Thanks for your comments. We primarily confirmed the morphology to compare the cold response between mesophilic B. cereus group and psychrotolerant B. cereus group. According to the results of SEM, some bacterial cells of mesophilic B. cereus group strain showed disrupted or elongated cell shape, whereas cell shape of psychrotolerant B. cereus group strain retained under low temperature. To understand the morphology of mesophilic B. cereus group strain and psychrotolerant B. cereus group strain, the transcriptomes of these strains were analyzed using RNA-seq. Transcriptome analysis indicated that the expression of some genes involved in cell wall modification, such as peptidoglycan biosynthesis showed different pattern between two types of B. cereus group under cold condition. And the results of RNA-qPCR were similar with RNA-seq results, indicating that the RNA-seq analysis may be reliable. Although the present study was work with RNA-seq made in duplicates, the results of SEM, RNA-seq and RNA-qPCR may help understand the survival strategies of mesophilic B. cereus group strain and psychrotolerant B. cereus group strain at low temperature. However, we will try so many different ways such as gene expression, protein expression, and metabolite profiling to provide a significant results of transcriptomic analysis in further study according to your comments.
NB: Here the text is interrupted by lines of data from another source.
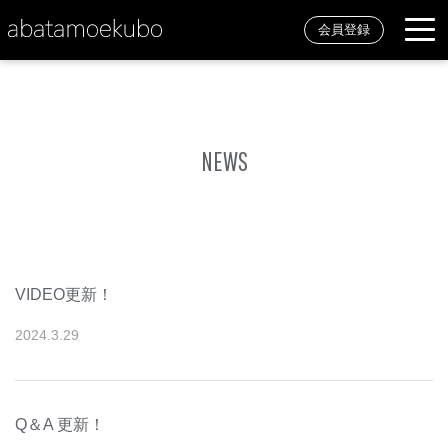
会員登録
NEWS
VIDEO更新！
2024
.
3
.
29
Q＆A 更新！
3. Now David is mention in the manuscript as a tool for GO term enrichment analysis. Tool for KEGG pathway enrichment is still unknown.
In this study, the GO enrichment analysis and KEGG pathway enrichment analysis were performed using DAVID bioinformatics resources 6.8. This text was inserted in Material and Method section 2.4. (Line 161)
4. Still I do not understand. Have you found new effects (changes in gene expression) using qPCR, which you were unable to detect with RNA-seq experiments? If no new effects have been found, it is just validation and should be moved to M&M section
I accepted your comments. The text related to validation by RNA-qPCR was deleted in Results and Discussions section 3.4 and the sentence ‘The results of RNA-qPCR was consistent with RNA-seq data’ was moved in Methods and Materials (Line 192).